Background: The transcription factor NFAT5 is a major inducer of osmoprotective genes and is required to maintain the proliferative capacity of cells exposed to hypertonic stress. In response to hypertonicity, NFAT5 translocates to the nucleus, binds to regulatory regions of osmoprotective genes and activates their transcription. Besides stimulus-specific regulatory mechanisms, the activity of transcription factors in cycling cells is also regulated by the passage through mitosis, when most transcriptional processes are downregulated. It was not known whether mitosis could be a point of control for NFAT5.

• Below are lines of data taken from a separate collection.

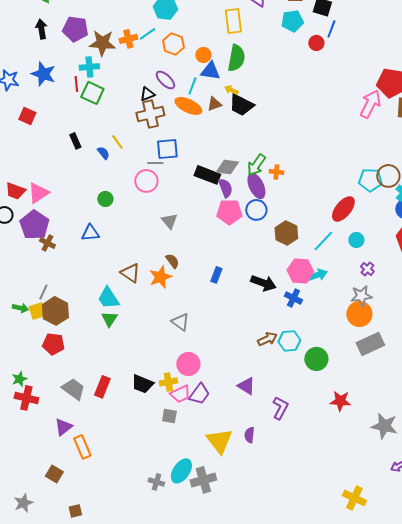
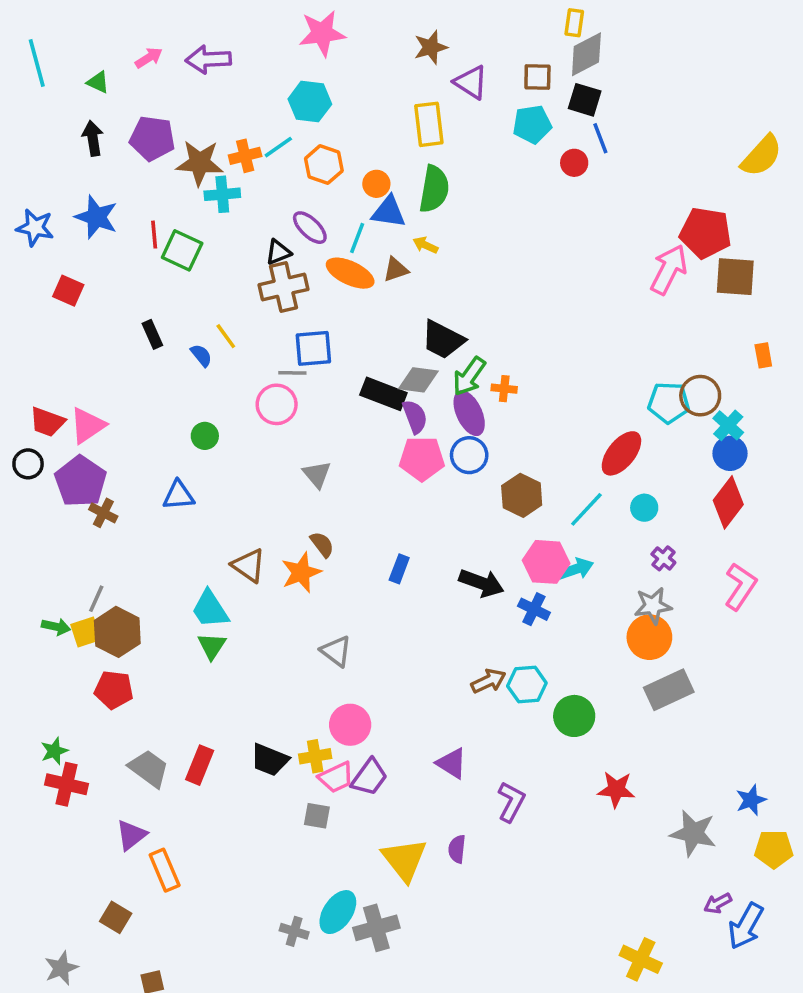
blue line: (331, 29) -> (600, 138), turned -42
cyan cross: (89, 67) -> (222, 194), moved
black trapezoid: (241, 105) -> (443, 340), moved

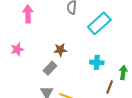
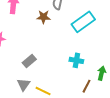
brown star: (60, 50) -> (44, 17), moved

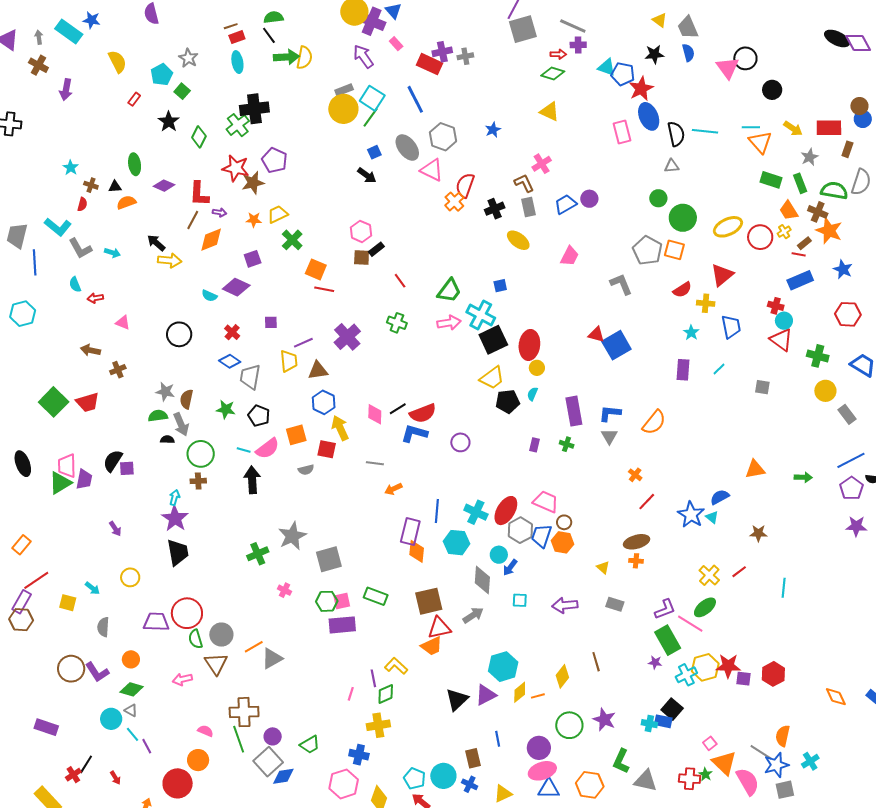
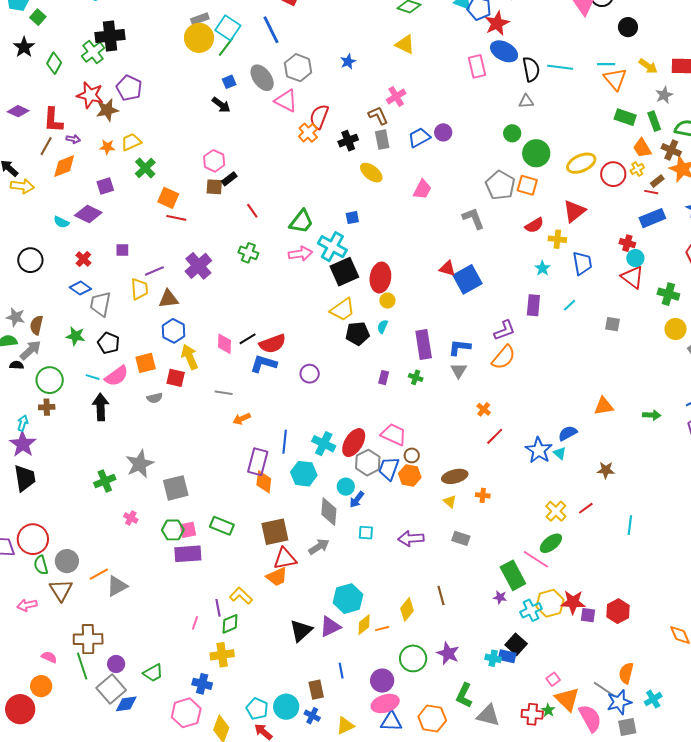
blue ellipse: (649, 116) -> (504, 51), turned -40
gray arrow: (181, 424) -> (31, 350), turned -110
brown ellipse: (637, 542) -> (455, 476), moved
purple L-shape: (665, 609) -> (505, 330), moved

Methodology/principal findings: Using confocal microscopy we observed that NFAT5 was excluded from chromatin during mitosis in both isotonic and hypertonic conditions. Analysis of NFAT5 deletions showed that exclusion was mediated by the carboxy-terminal domain (CTD). NFAT5 mutants lacking this domain showed constitutive binding to mitotic chromatin independent of tonicity, which caused them to localize in the nucleus and remain bound to chromatin in the subsequent interphase without hypertonic stimulation. We analyzed the contribution of the CTD, DNA binding, and nuclear import and export signals to the subcellular localization of this factor. Our results indicated that cytoplasmic localization of NFAT5 in isotonic conditions required both the exclusion from mitotic DNA and active nuclear export in interphase. Finally, we identified several regions within the CTD of NFAT5, some of them overlapping with transactivation domains, which were separately capable of causing its exclusion from mitotic chromatin.

Conclusions/significance: Our results reveal a multipart mechanism regulating the subcellular localization of NFAT5. The transactivating module of NFAT5 switches its function from an stimulus-specific activator of transcription in interphase to an stimulus-independent repressor of binding to DNA in mitosis. This mechanism, together with export signals acting in interphase, resets the cytoplasmic localization of NFAT5 and prevents its nuclear accumulation and association with DNA in the absence of hypertonic stress.